Ohio on the Front Line of War

Springfield—In 1812, Ohio was still a wilderness, a new state on the northwest edge of the nascent United States. Great Britain still had designs on its former colonies—and what better place to made inroads than in Ohio, where the British Army and its Native American allies still carried so much influence? Thus it was that Ohio became the front line in what some call the second American Revolution: the War of 1812.

On December 10, 2017, at 2 p.m., the George Rogers Clark Heritage Association (the same people who bring you the Fair at New Boston every Labor Day weekend) will present “Fort Meigs and the War of 1812 in the Old Northwest.” This program, which is free and open to the public, will be held in the auditorium on the campus of the Ohio Masonic Home in Springfield, Ohio. The speaker will be Daniel Woodward, program manager from Fort Meigs—which is near Toledo and is the site of two major battles fought in the War of 1812.
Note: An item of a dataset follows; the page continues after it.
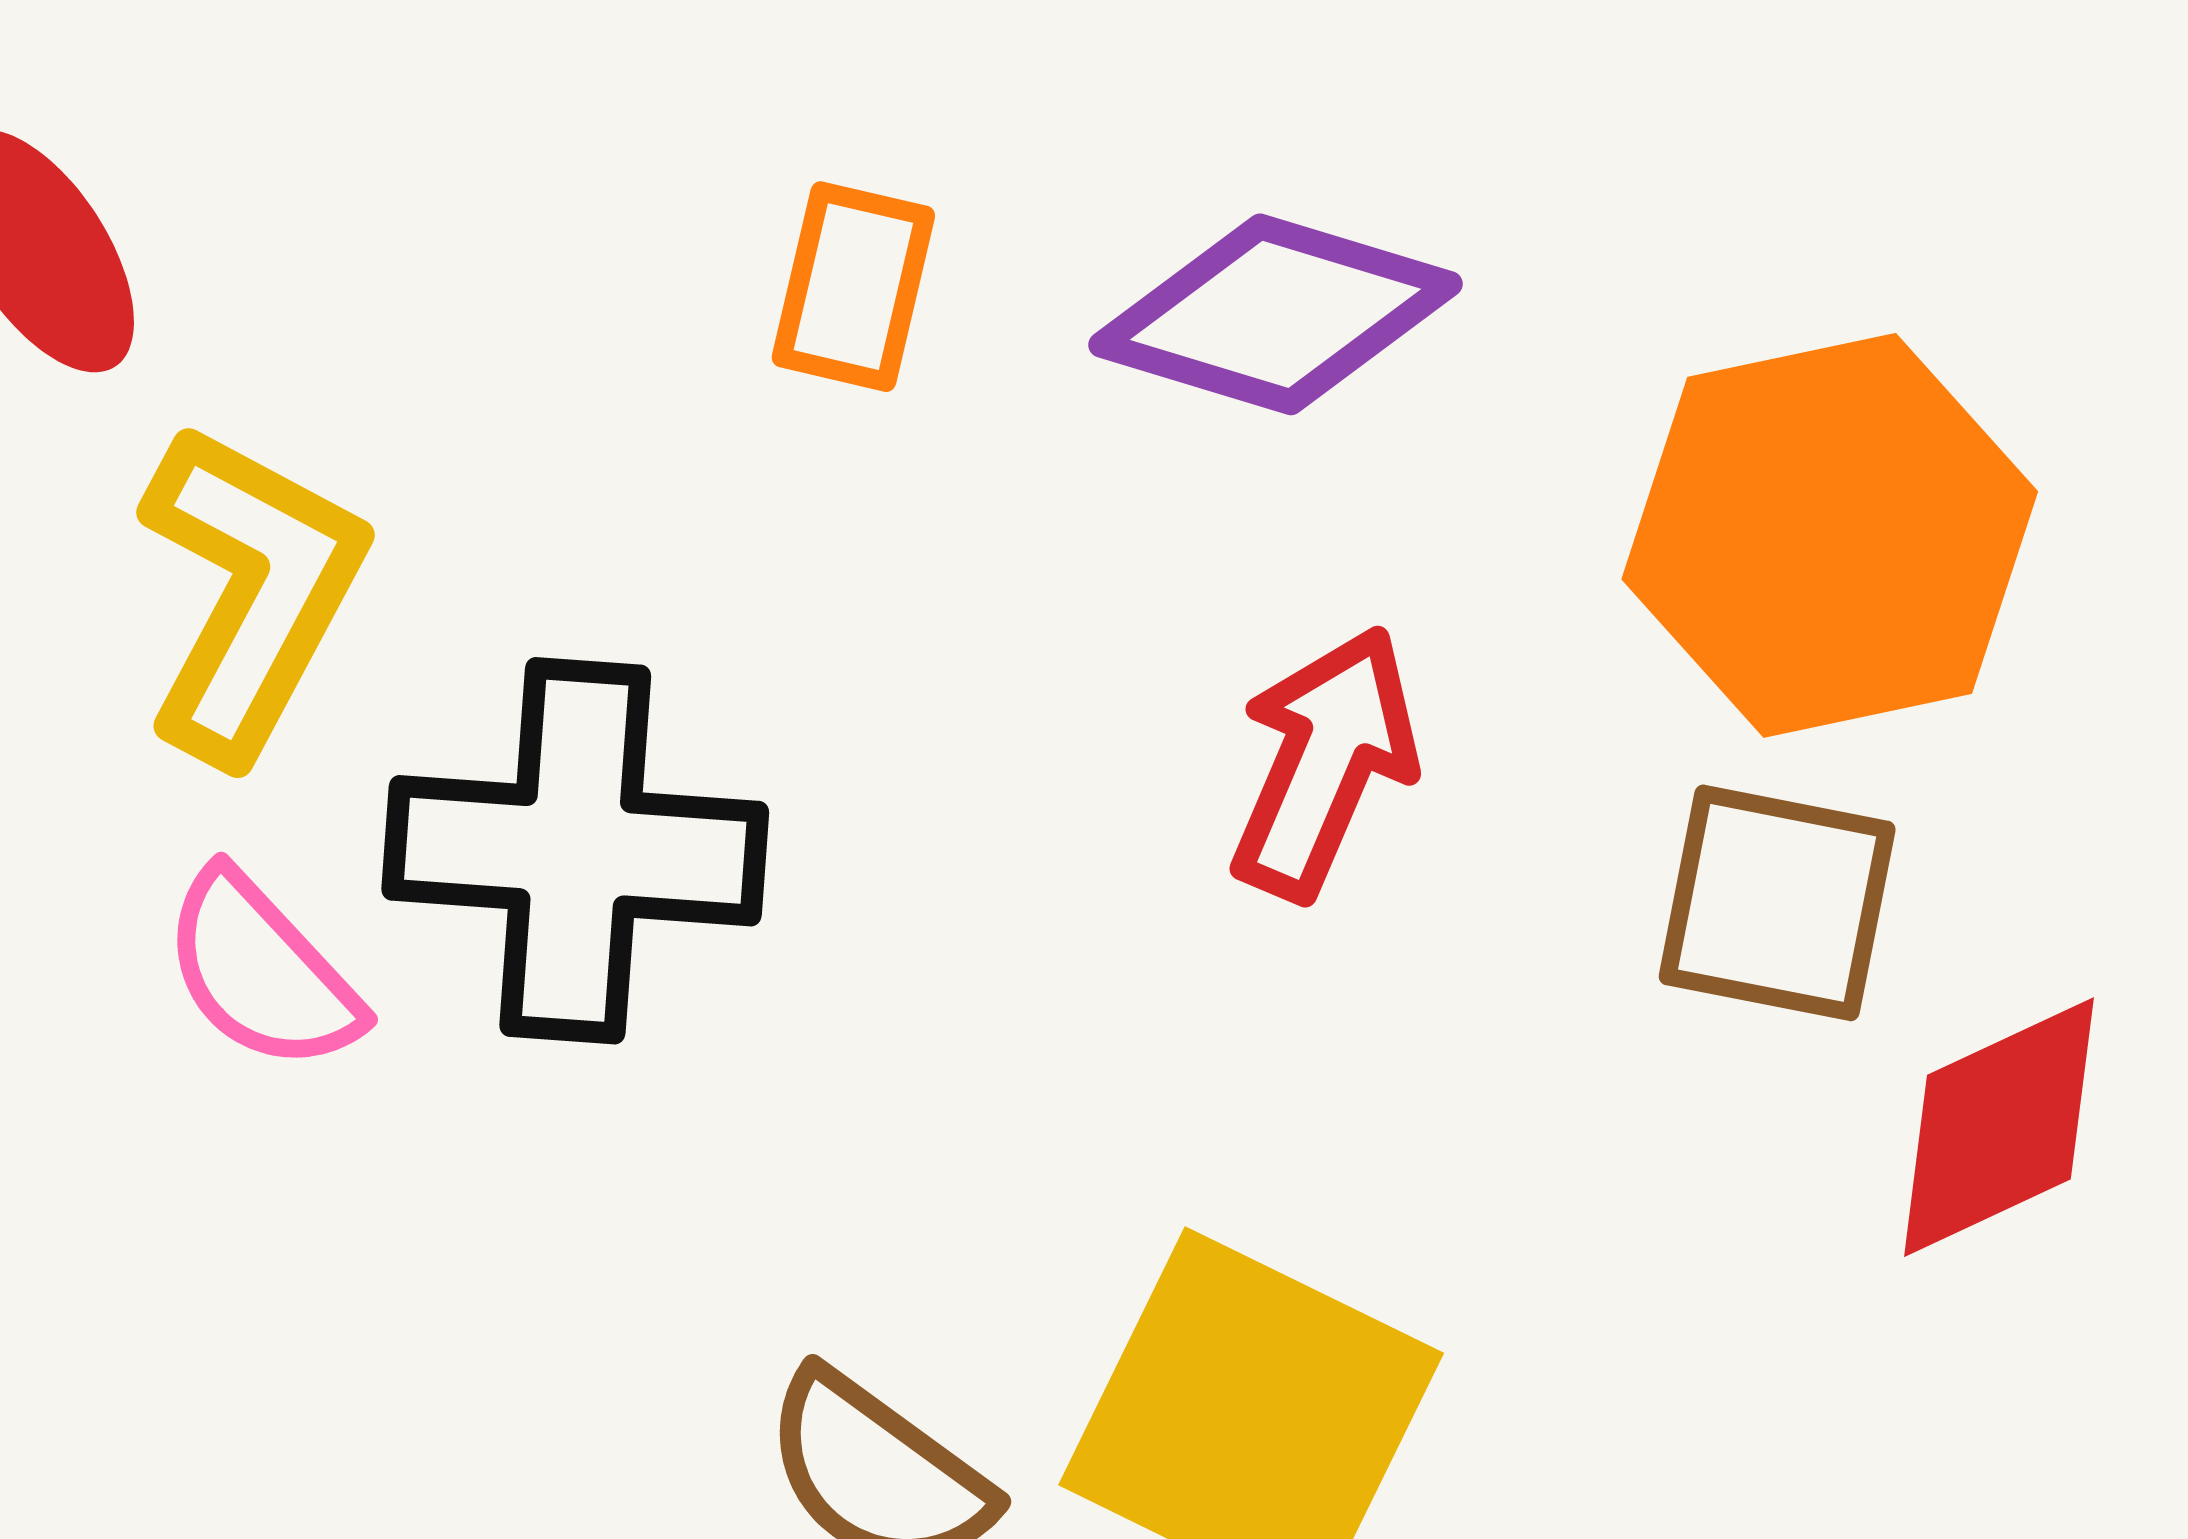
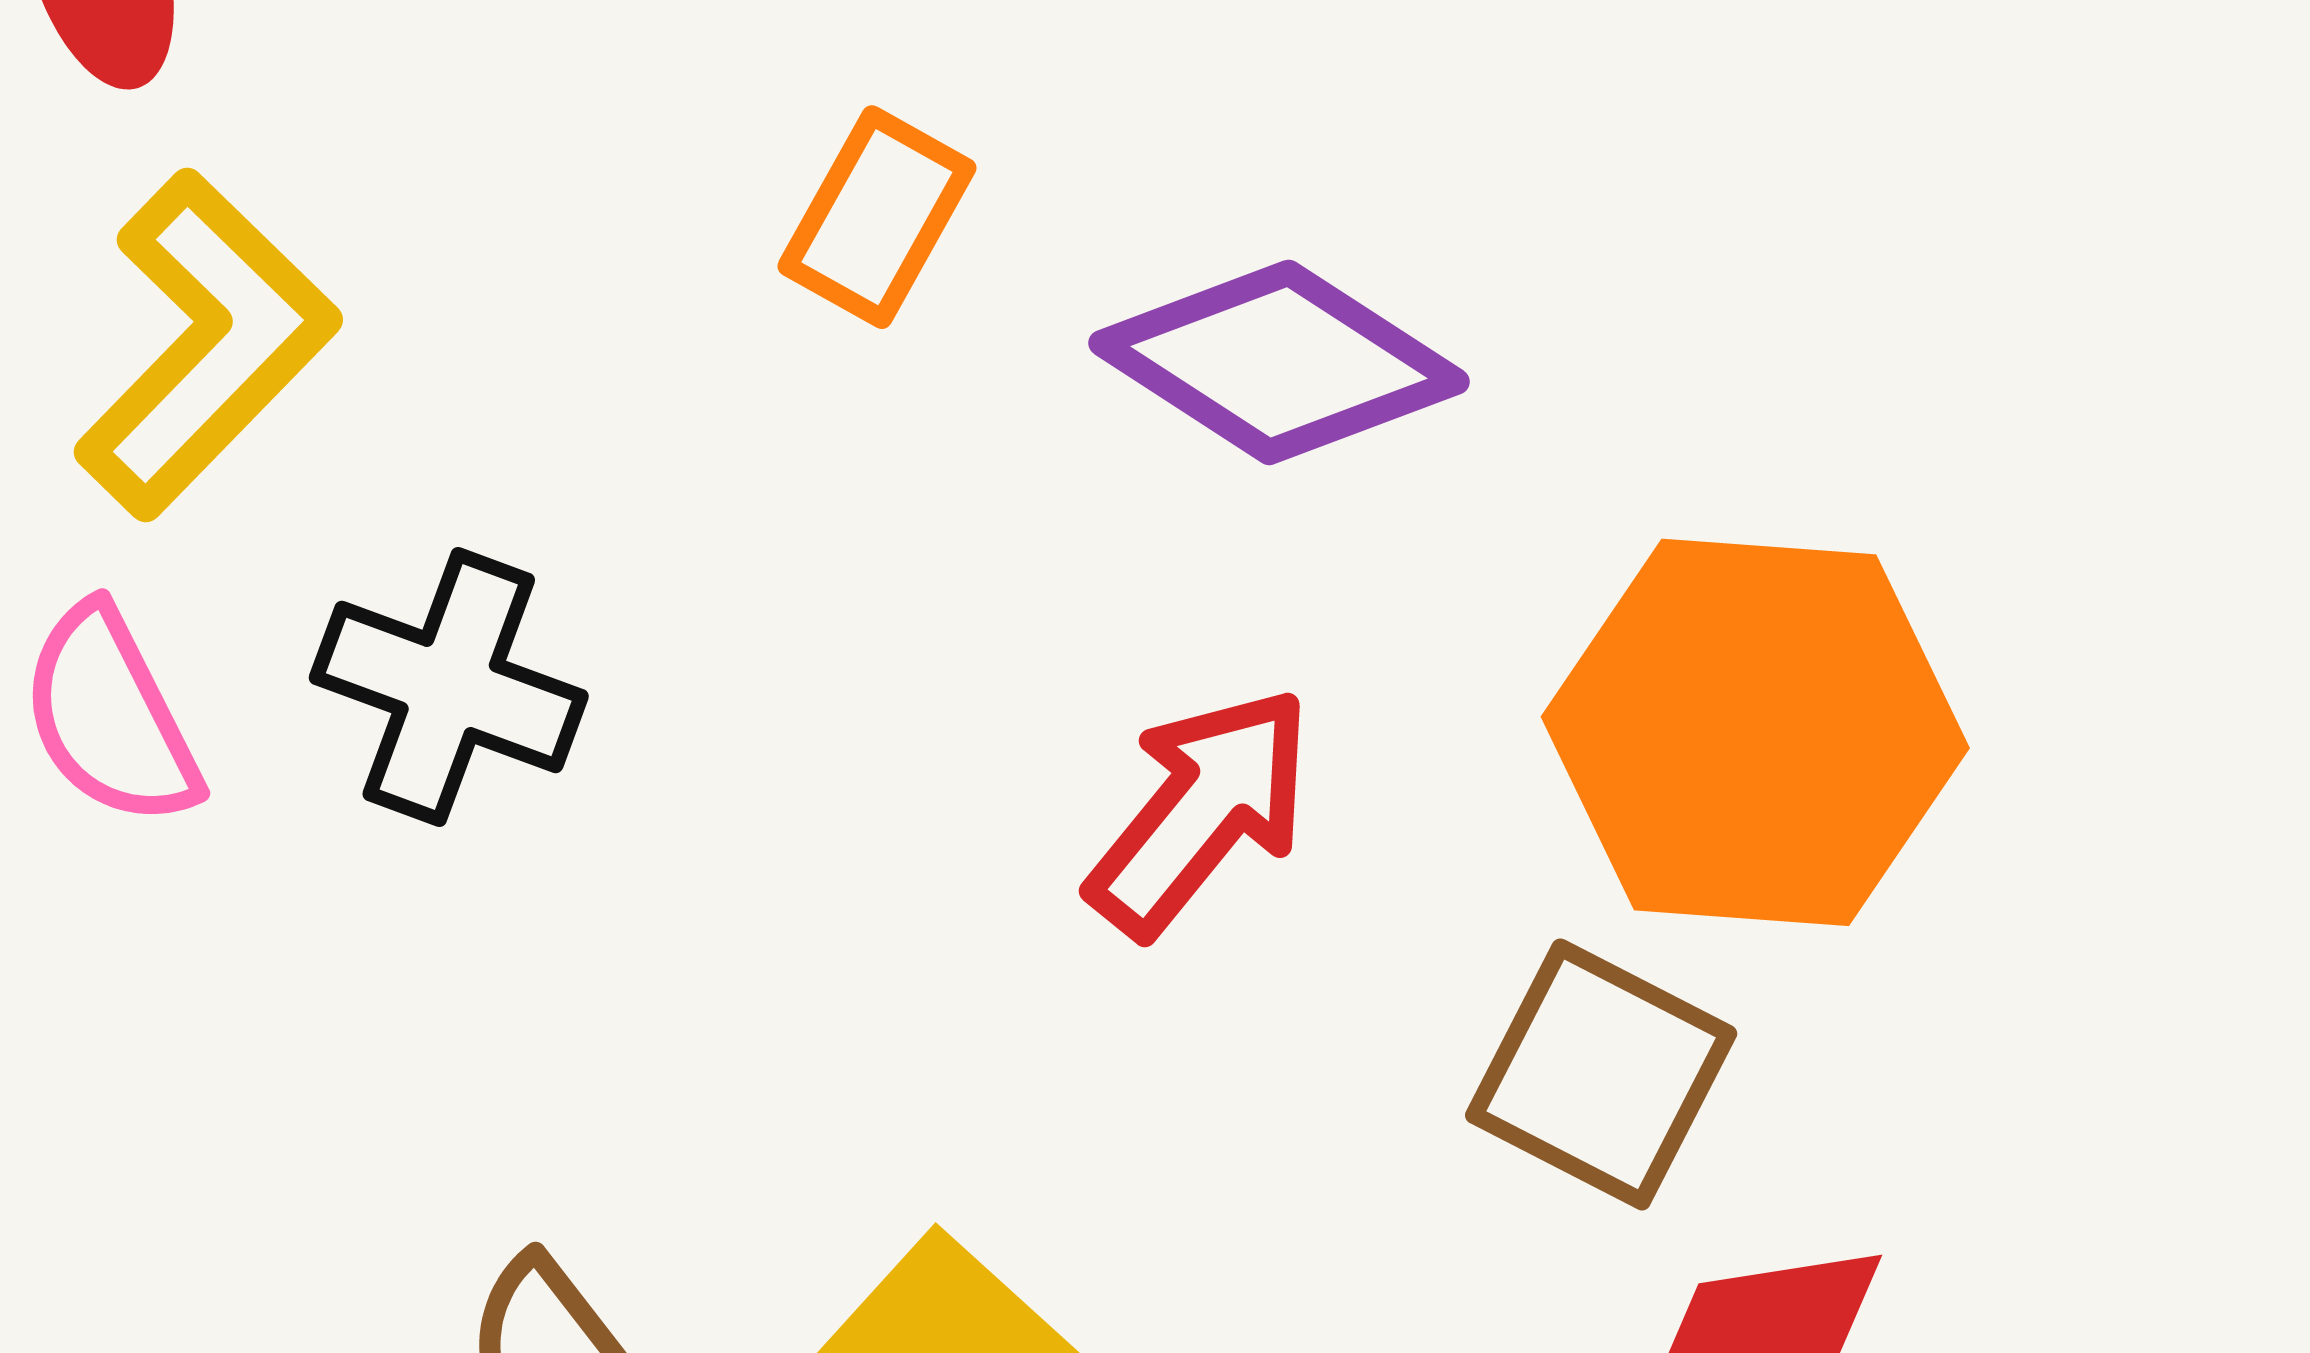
black cross: (575, 851) -> (449, 687), size x0.7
Built to defend Ohio and the Northwest Territory from British attacks, Fort Meigs became the focal point of the British invasion. Program manager Woodward will give us a blow-by-blow report on the battles fought there, as well as how the war affected the people who were just beginning to build new communities the Miami Valley. What did it mean to the local farmers and businessmen who picked up their arms, joined militia units, and went off to war to defend their homes? How did it affect the families they left behind, waiting and vulnerable to attack?

The program will also feature some special guests: Captain John Linigle’s Company of Ohio Militia, a group of local re-enactors who portray citizen soldiers from the Springfield and Urbana area who participated in the War of 1812. The men of Linigles will be in full period attire with period-correct accoutrements—a great opportunity to see what the men who defended Fort Meigs were really like.

Our speaker, Daniel Woodward, began his career at Fort Meigs in 1998 as volunteer historical interpreter. His duties consisted of dressing in period attire as a War of 1812 soldier, conducting cannon and musket firing demonstrations, and discussing the history of Fort Meigs with visitors to the site.